Financial Analysts: No Relief in Sight

The supermarket industry faces a difficult road ahead, according to the 2011 SN Analysts Roundtable

WAL-MART

SN: Is Wal-Mart losing its low-price image, and if so, what is it doing about it?

Mushkin: It's always frowned upon to say Wal-Mart can do whatever it wants, but Wal-Mart exerts enormous pressures on the industry — and there are enormous pressures on Wal-Mart as well now that its consumables volume has gone negative. We believe that's the first time that's ever happened to Wal-Mart.

Mushkin: Wal-Mart may be caught between a rock and a hard place. If it invests in price, it will really hurt earnings and the company may never get enough incremental sales to justify the lower prices — and if it doesn't invest, it looks like it will continue to bleed share.

Wolf: What Wal-Mart is doing now is reloading on consumables inventories, and now the front end, which used to be clean, is full of Little Debbie types of merchandise. And it is going after the dollar stores with dollar items all over the place, especially in food and consumables. Wal-Mart has not been happy seeing its low-end customers going to dollar stores.

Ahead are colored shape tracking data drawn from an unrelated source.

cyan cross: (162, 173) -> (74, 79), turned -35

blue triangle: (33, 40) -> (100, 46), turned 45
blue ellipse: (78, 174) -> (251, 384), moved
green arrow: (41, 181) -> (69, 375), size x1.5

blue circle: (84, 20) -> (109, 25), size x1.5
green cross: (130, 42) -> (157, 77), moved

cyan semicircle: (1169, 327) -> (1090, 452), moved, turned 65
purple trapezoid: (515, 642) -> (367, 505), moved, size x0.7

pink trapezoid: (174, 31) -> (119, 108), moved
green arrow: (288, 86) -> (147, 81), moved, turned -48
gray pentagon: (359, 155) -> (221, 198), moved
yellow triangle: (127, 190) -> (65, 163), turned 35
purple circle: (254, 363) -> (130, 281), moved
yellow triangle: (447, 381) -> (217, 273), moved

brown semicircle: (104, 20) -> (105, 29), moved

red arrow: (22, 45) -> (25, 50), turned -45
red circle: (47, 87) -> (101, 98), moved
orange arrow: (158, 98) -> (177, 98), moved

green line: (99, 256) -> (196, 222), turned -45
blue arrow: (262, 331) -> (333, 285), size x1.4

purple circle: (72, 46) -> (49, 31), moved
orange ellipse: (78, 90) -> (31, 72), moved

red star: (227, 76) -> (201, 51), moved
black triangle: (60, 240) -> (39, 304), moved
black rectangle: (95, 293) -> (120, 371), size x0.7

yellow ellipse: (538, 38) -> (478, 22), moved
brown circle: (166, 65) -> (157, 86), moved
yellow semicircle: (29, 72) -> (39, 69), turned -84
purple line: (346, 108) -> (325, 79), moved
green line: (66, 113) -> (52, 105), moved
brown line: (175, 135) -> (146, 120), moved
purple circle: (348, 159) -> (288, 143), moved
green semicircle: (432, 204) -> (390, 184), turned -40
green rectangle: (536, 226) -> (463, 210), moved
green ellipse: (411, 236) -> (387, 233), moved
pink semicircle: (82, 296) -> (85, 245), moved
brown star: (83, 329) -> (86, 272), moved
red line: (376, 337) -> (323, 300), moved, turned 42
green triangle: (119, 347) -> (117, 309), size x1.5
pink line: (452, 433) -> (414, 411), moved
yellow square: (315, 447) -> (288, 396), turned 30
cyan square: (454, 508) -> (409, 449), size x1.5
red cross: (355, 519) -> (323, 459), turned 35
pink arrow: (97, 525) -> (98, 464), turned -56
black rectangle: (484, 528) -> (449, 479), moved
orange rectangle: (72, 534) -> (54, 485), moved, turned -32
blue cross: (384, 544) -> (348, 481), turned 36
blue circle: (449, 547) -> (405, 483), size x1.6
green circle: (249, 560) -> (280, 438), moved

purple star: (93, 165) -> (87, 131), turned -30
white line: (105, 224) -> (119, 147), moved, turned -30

Adler: Personally, I don't think there's anything Wal-Mart can do right now, certainly on price, to fix the situation because I think the problem is the shopping experience. No matter how many dollar items you put in a 180,000-square-foot store, you're not going to duplicate the experience of an 8,000-square-foot store.

Giblen: That's why Wal-Mart could go nuclear and invest much more deeply and broadly in price — maybe not tomorrow, but within a six-month period.

Heinbockel: But it won't get a lot more aggressive because it won't get a good payoff investing in price. Whole Foods got a payoff by investing in price because that had been its Achilles' heel. But Wal-Mart won't get the same kind of bang for its buck investing in price because that is already its strength. Wal-Mart has to invest in the service experience — that's its Achilles' heel. At the end of the day Wal-Mart can get a lot more aggressive and just drop prices across the board and it will hurt everybody else, but I don't think it will solve Wal-Mart's problems.

Wiltamuth: I think you're right, because if you look at the core Wal-Mart customer, it's someone whose annual income is in the low-$40,000 range, and unemployment in that population is twice the national average, so that customer is not really in a position to spend more. As a result, even if you give him the price cut, he's not going to respond. But at the same time, that's still the same customer who's saying he doesn't think Wal-Mart's prices are low enough.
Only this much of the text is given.